> _Material shown_:
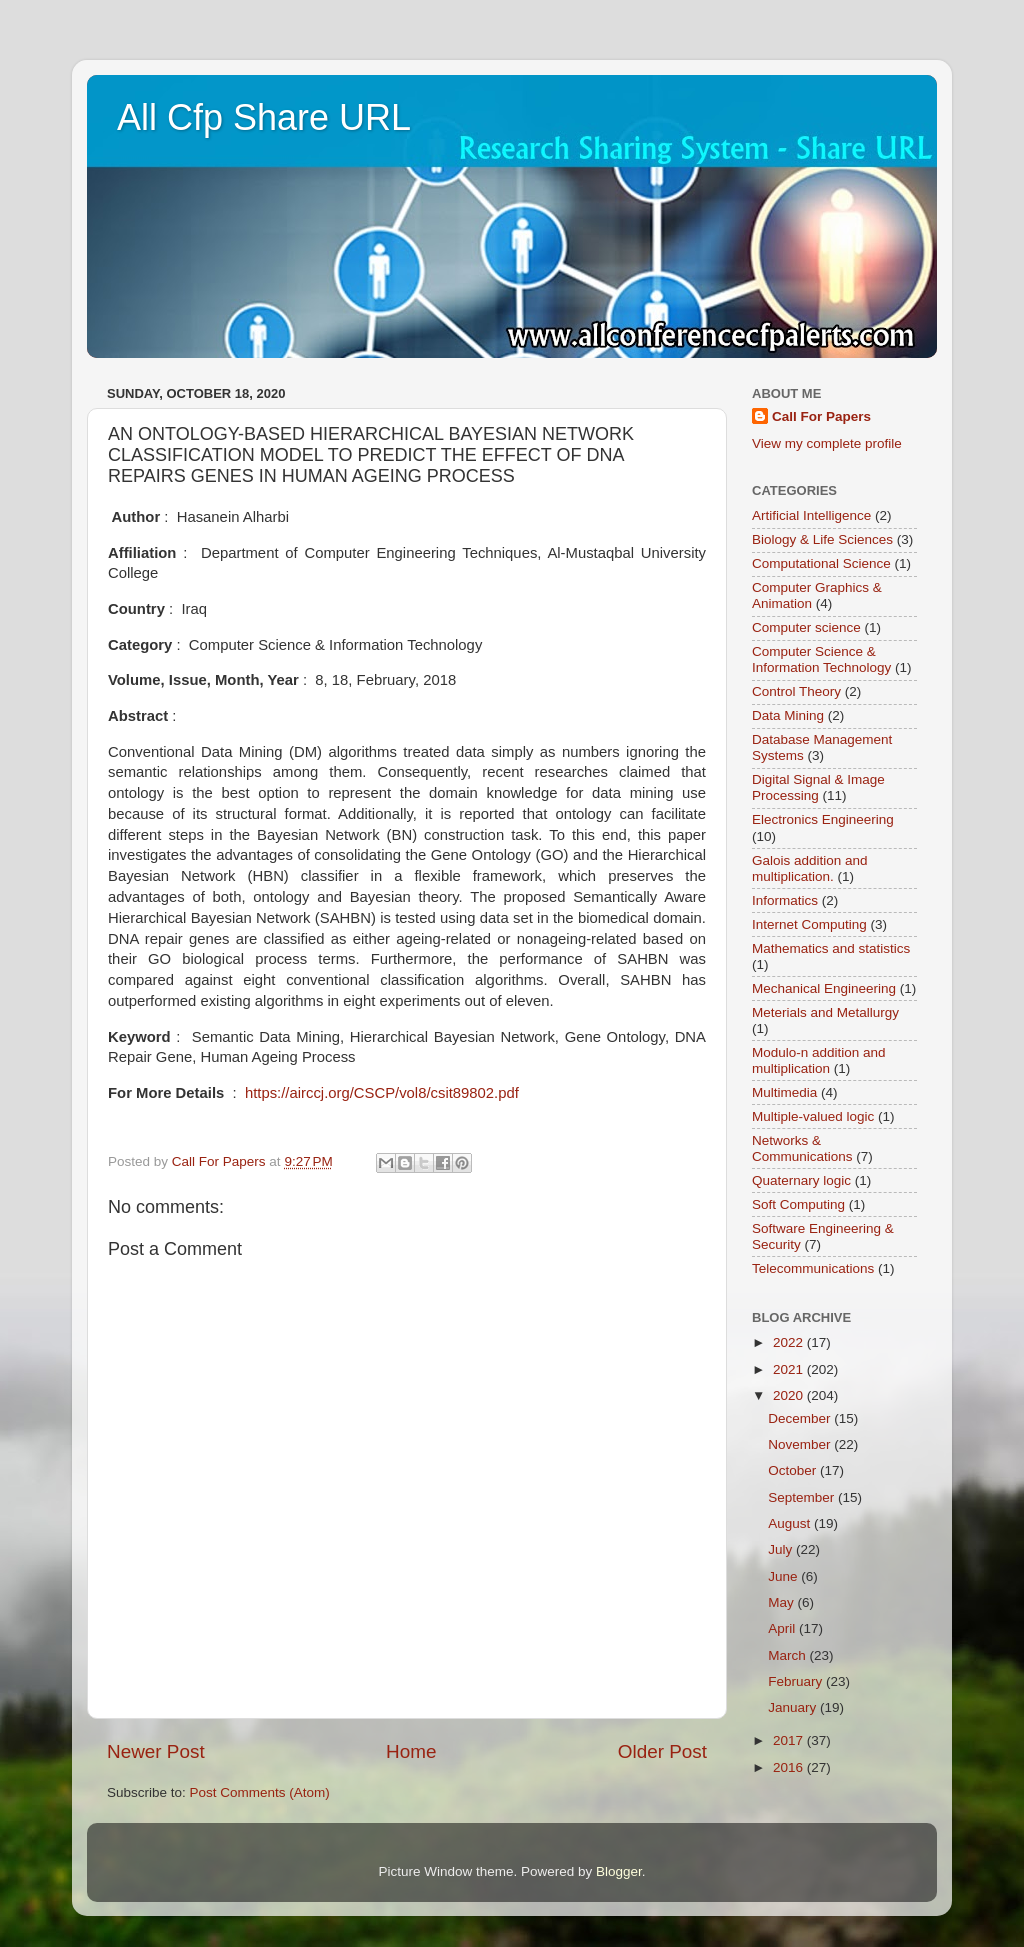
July (782, 1549)
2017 (790, 1740)
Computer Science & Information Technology (821, 659)
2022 (790, 1342)
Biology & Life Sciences (822, 539)
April (783, 1628)
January (794, 1707)
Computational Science (821, 563)
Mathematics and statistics (831, 948)
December (801, 1418)
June (784, 1576)
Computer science (806, 627)
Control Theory (796, 691)
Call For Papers (821, 416)
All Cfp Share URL (264, 117)
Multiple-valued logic (813, 1116)
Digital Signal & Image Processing (818, 787)
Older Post (662, 1751)
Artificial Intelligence (811, 515)
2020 (790, 1395)
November (801, 1444)
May (782, 1602)
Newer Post (156, 1751)
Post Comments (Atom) (260, 1792)
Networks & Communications (802, 1148)
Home (411, 1751)
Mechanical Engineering (824, 988)
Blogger (619, 1871)
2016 (790, 1767)
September (803, 1497)
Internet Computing (809, 924)
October (794, 1470)
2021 (790, 1369)
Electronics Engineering (823, 819)
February (797, 1681)
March (788, 1655)
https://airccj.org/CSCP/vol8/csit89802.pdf (382, 1093)
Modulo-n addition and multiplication (819, 1060)
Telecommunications (813, 1268)
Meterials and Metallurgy (825, 1012)
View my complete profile (827, 443)
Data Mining (788, 715)
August (791, 1523)
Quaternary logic (801, 1180)
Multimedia (784, 1092)
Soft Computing (798, 1204)
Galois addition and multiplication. (810, 868)
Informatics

> _Task instructions_: Where a record above holds a picture, drop the picture and print the rest exactly.

> _Response to the task_:
July (782, 1549)
2017 (790, 1740)
Computer Science & Information Technology (821, 659)
2022 (790, 1342)
Biology & Life Sciences (822, 539)
April (783, 1628)
January (794, 1707)
Computational Science (821, 563)
Mathematics and statistics (831, 948)
December (801, 1418)
June (784, 1576)
Computer science (806, 627)
Control Theory (796, 691)
Call For Papers (821, 416)
All Cfp Share URL (264, 117)
Multiple-valued logic (813, 1116)
Digital Signal & Image Processing (818, 787)
Older Post (662, 1751)
Artificial Intelligence (811, 515)
2020 (790, 1395)
November (801, 1444)
May (782, 1602)
Newer Post (156, 1751)
Post Comments (Atom) (260, 1792)
Networks & Communications (802, 1148)
Home (411, 1751)
Mechanical Engineering (824, 988)
Blogger (619, 1871)
2016 (790, 1767)
September (803, 1497)
Internet Computing (809, 924)
October (794, 1470)
2021 (790, 1369)
Electronics Engineering (823, 819)
February (797, 1681)
March (788, 1655)
https://airccj.org/CSCP/vol8/csit89802.pdf (382, 1093)
Modulo-n addition and multiplication (819, 1060)
Telecommunications (813, 1268)
Meterials and Metallurgy (825, 1012)
View my complete profile (827, 443)
Data Mining (788, 715)
August (791, 1523)
Quaternary logic (801, 1180)
Multimedia (784, 1092)
Soft Computing (798, 1204)
Galois addition and multiplication. (810, 868)
Informatics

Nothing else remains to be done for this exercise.